Work item: Copy every line in the records below that contains the word "votre".

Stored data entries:
──────────

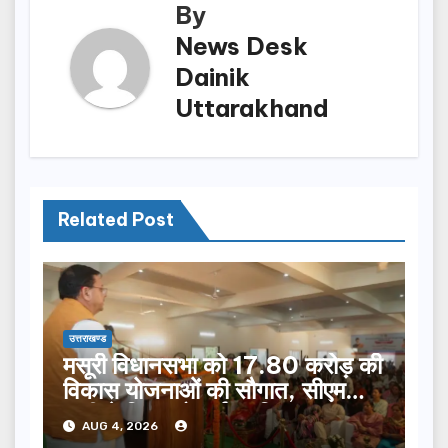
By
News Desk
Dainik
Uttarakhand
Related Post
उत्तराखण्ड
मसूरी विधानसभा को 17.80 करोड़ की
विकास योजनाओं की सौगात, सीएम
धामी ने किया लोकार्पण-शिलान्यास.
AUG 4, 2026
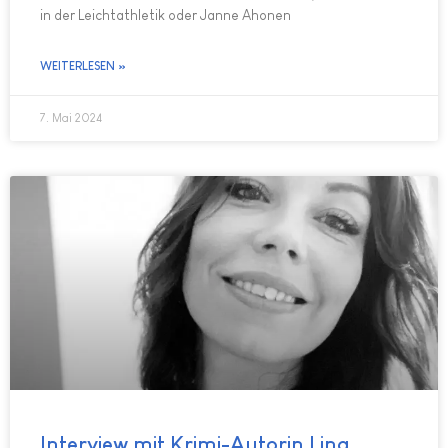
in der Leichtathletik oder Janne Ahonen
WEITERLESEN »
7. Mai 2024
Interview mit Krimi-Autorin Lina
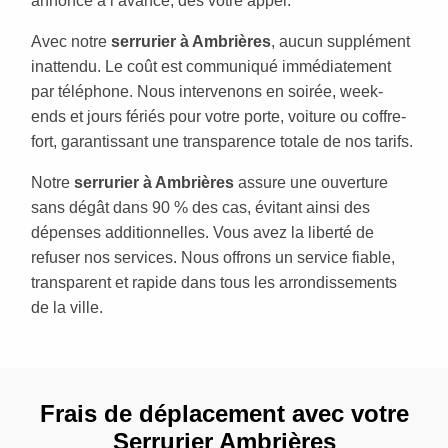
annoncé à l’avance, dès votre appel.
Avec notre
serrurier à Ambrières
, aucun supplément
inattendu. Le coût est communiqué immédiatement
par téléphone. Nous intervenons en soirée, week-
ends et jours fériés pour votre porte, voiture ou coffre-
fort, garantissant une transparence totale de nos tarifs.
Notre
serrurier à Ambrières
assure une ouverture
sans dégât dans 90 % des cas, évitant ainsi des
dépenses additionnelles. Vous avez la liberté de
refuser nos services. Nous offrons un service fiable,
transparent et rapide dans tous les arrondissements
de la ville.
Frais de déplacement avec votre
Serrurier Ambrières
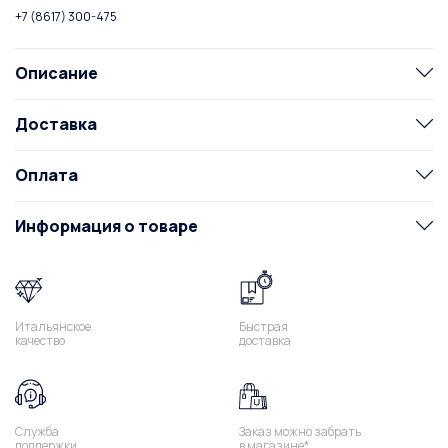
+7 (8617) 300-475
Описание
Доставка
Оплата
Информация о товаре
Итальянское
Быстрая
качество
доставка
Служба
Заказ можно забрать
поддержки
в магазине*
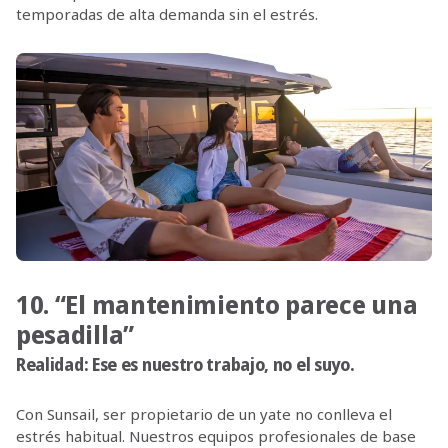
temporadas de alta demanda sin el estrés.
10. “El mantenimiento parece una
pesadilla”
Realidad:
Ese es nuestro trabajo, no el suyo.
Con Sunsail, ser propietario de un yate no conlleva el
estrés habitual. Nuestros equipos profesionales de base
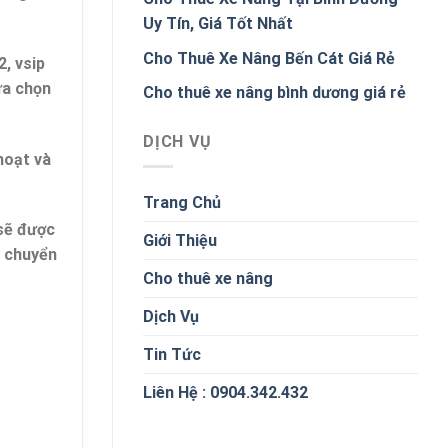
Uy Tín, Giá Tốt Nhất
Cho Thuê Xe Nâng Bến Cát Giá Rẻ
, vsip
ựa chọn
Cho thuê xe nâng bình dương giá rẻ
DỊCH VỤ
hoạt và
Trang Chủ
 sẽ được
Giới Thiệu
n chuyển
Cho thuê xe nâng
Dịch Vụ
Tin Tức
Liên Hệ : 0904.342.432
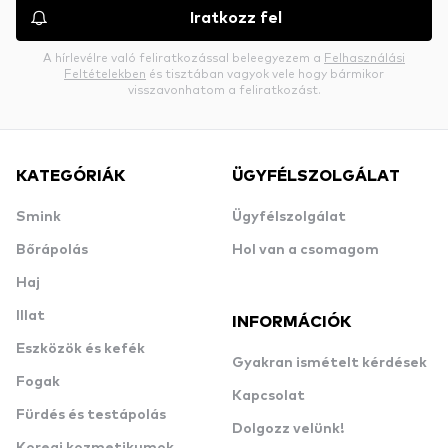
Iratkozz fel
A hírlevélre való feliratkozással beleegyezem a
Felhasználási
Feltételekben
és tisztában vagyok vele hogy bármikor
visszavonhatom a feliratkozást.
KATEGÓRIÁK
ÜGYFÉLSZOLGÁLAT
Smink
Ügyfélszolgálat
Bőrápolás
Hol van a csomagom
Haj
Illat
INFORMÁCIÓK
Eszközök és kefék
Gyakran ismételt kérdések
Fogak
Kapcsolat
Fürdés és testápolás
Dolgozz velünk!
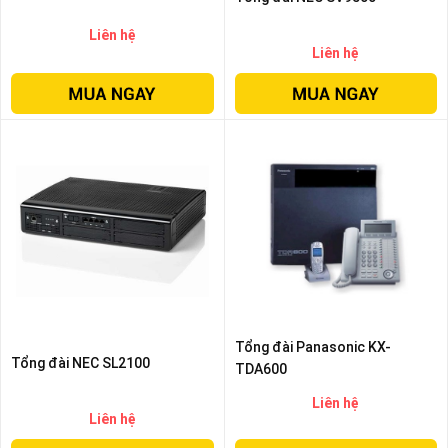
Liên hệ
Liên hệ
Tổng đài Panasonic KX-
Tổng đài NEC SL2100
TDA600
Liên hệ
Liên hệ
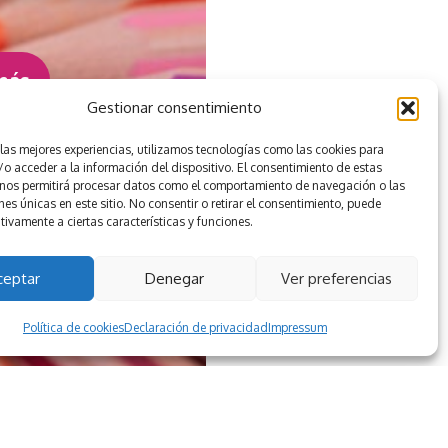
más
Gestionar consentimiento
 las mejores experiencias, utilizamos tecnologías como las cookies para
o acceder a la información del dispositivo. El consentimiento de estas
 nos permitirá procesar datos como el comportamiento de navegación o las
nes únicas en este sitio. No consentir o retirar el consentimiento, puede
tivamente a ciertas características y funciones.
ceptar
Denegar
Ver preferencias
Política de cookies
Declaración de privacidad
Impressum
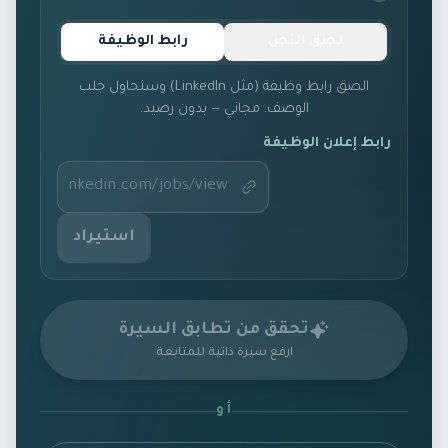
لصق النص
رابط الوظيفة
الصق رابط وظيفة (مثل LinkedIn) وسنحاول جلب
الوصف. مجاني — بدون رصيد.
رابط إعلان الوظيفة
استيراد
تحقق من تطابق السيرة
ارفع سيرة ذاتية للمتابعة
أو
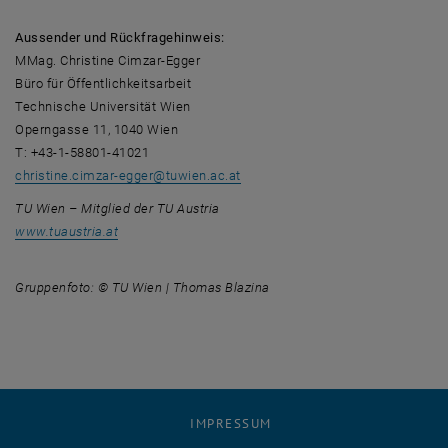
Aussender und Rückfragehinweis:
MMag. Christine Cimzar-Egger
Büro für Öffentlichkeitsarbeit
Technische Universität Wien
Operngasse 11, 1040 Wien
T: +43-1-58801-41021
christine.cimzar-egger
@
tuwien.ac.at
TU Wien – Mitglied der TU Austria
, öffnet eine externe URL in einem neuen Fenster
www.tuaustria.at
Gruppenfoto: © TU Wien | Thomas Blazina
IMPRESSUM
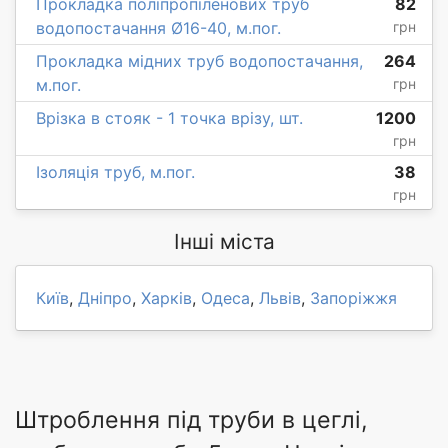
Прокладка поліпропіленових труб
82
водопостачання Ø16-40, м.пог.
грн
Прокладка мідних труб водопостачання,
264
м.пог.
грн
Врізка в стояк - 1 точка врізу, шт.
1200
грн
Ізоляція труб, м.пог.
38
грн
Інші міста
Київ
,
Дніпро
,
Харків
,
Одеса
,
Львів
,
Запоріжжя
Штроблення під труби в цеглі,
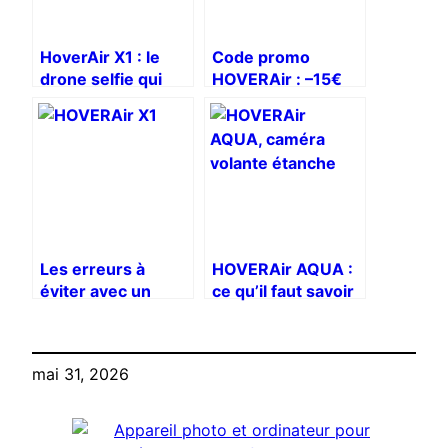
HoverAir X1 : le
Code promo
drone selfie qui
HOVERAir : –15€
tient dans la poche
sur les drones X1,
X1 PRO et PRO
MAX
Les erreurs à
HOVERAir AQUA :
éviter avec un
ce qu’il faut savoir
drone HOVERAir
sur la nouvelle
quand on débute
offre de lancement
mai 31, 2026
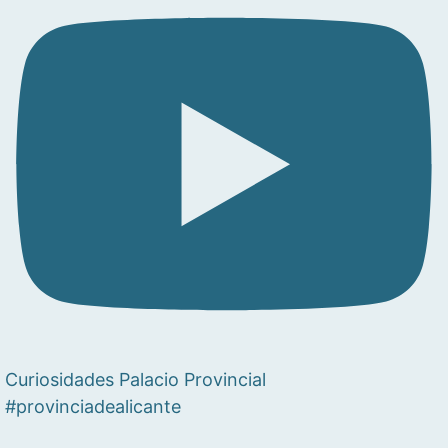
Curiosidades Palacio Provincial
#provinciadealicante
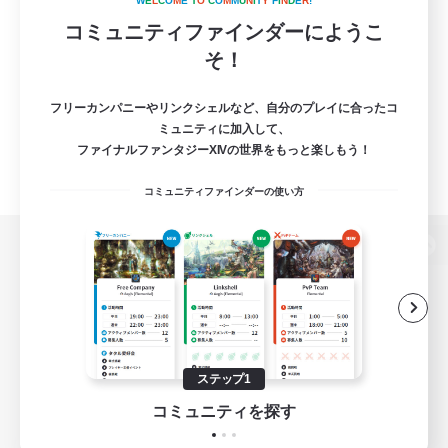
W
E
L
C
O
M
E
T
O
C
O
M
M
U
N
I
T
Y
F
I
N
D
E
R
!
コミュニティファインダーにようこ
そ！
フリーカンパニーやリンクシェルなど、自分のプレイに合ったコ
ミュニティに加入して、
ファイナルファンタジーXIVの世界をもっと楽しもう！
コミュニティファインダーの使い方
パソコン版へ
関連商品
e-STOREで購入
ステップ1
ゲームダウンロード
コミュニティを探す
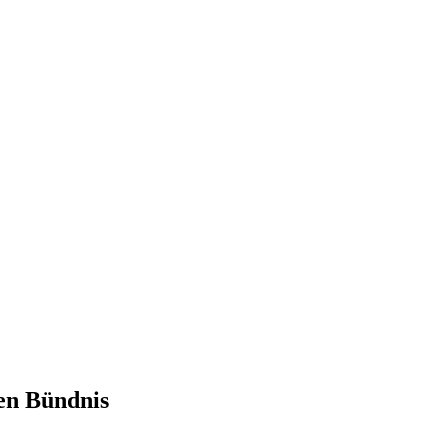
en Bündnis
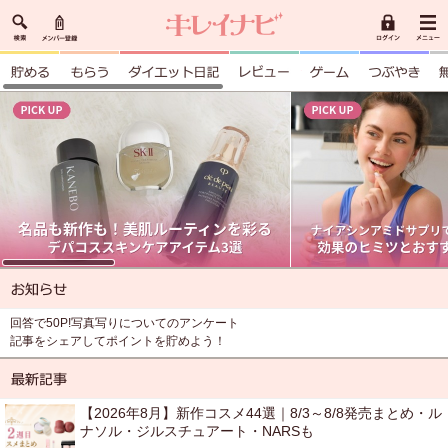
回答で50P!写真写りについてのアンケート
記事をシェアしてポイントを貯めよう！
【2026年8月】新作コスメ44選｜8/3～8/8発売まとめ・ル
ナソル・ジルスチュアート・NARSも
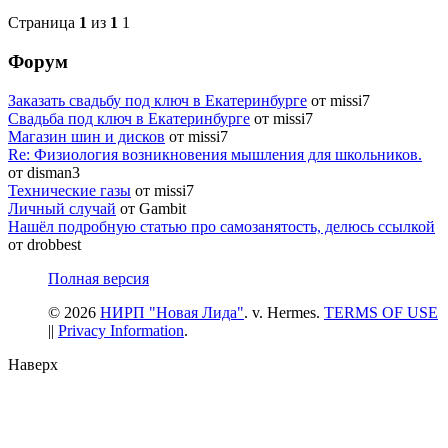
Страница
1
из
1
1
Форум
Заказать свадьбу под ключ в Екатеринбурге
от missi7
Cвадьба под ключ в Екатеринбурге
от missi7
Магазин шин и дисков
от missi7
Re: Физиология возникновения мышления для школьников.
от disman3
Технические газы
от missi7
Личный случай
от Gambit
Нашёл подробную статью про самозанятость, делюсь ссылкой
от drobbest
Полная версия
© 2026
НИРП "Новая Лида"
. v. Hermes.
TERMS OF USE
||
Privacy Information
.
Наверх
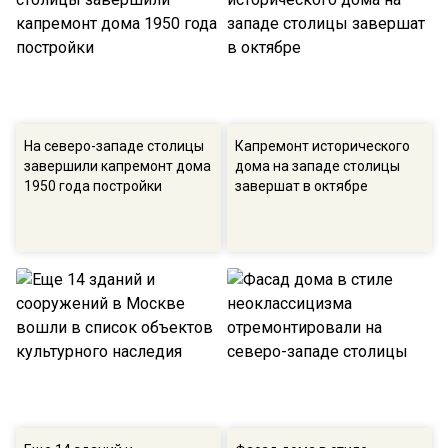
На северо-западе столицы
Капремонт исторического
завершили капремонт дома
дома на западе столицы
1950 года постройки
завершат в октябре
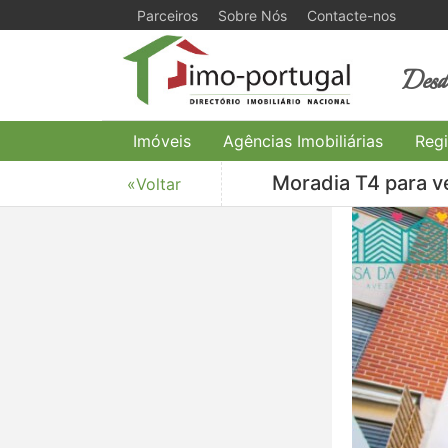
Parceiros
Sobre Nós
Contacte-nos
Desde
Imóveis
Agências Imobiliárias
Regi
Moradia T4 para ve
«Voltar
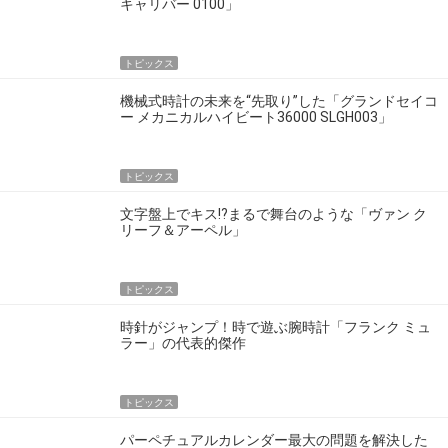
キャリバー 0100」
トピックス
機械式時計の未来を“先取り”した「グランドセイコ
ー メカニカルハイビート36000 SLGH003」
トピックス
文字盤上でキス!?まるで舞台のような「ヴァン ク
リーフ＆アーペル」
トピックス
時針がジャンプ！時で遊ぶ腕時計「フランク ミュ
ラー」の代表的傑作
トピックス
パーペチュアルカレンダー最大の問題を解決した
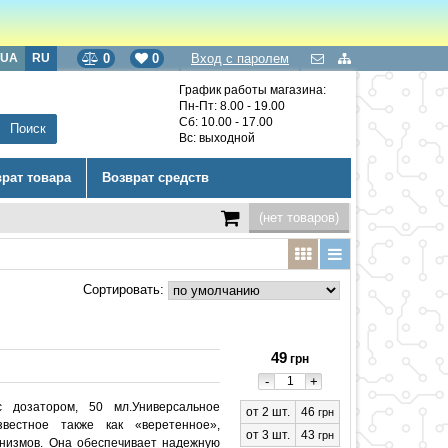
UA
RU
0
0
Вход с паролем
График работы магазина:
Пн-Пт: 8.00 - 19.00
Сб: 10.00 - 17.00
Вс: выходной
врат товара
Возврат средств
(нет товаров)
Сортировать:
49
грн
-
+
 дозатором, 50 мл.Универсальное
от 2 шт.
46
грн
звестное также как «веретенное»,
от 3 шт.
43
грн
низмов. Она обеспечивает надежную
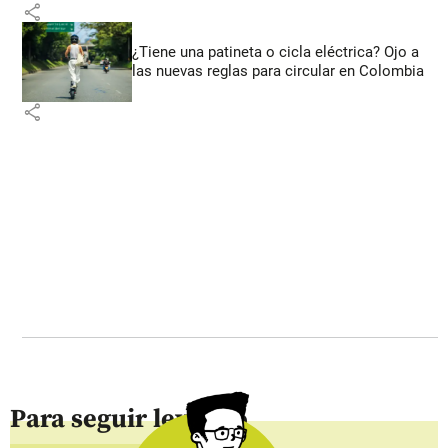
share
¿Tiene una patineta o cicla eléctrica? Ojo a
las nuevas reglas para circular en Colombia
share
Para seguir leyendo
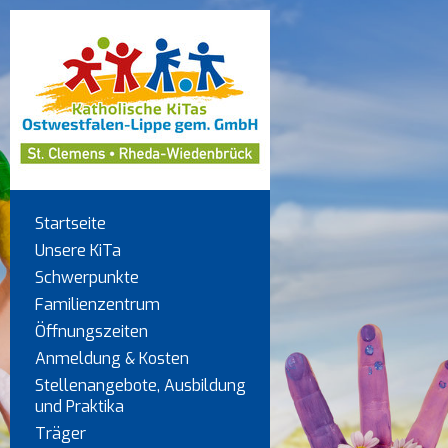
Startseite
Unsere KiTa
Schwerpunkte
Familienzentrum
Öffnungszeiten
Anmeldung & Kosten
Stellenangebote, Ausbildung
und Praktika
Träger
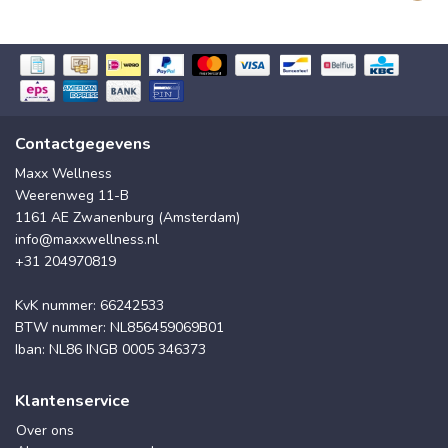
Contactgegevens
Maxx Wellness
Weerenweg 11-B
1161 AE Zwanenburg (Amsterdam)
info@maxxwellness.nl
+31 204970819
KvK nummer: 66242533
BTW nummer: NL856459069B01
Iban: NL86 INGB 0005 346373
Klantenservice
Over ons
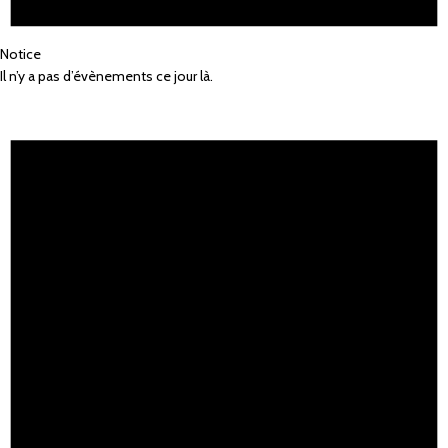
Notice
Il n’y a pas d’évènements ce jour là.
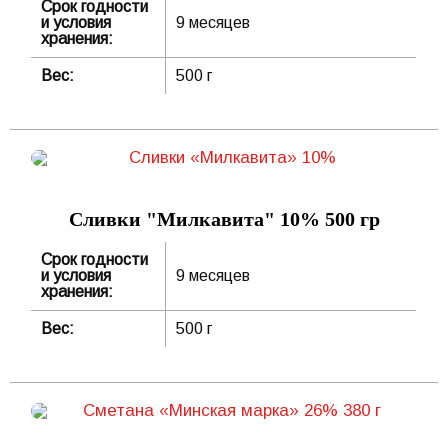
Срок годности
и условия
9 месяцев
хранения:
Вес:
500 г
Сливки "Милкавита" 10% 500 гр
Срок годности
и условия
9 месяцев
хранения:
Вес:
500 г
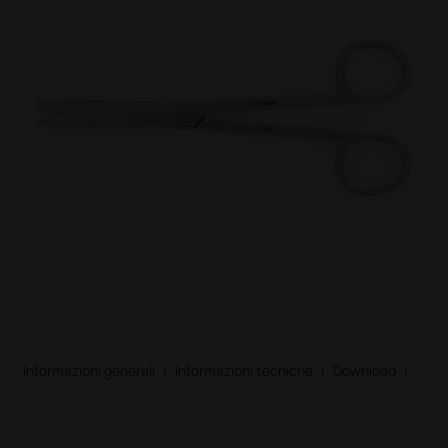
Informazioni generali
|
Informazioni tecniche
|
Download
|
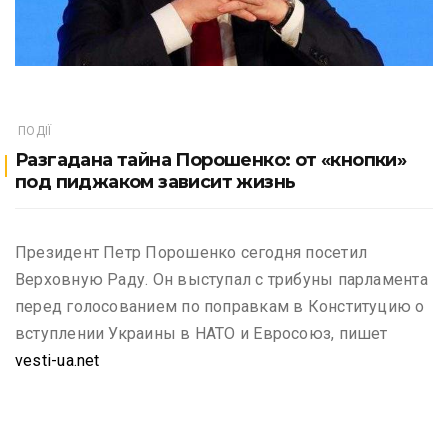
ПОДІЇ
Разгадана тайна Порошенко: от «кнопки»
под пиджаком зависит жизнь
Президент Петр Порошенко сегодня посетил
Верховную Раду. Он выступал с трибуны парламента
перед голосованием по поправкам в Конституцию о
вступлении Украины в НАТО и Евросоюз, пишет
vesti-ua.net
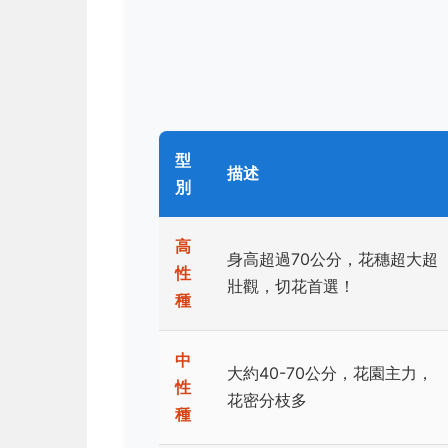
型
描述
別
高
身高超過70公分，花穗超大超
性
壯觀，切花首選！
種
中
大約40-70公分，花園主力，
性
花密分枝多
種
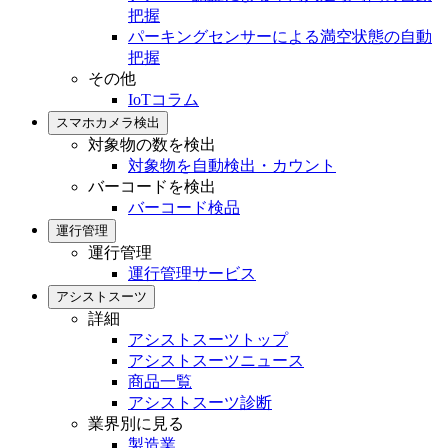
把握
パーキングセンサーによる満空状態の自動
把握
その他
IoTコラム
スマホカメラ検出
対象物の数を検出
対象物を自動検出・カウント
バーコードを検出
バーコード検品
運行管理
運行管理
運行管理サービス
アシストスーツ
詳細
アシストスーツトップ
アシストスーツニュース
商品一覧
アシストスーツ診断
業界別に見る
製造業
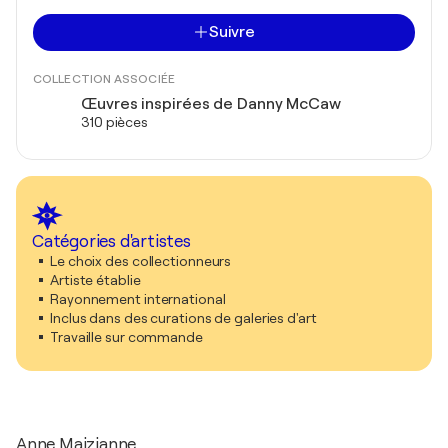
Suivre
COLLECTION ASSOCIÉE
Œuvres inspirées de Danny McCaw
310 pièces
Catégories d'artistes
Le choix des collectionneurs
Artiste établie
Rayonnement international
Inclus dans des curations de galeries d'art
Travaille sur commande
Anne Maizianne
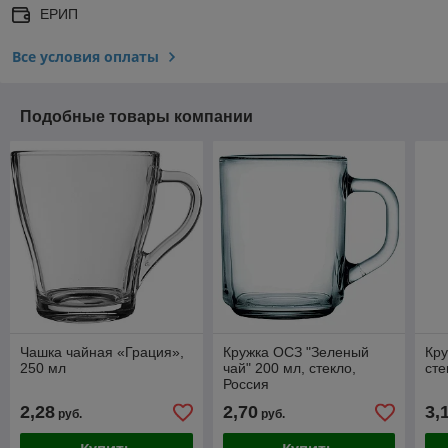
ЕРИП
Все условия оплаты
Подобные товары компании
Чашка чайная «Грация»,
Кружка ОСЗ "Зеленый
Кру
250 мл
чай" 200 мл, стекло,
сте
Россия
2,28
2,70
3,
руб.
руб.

──────────

Written answer:
annoncé à l’avance, dès votre appel.
ends et jours fériés pour votre porte, voiture ou coffre-
Frais de déplacement avec votre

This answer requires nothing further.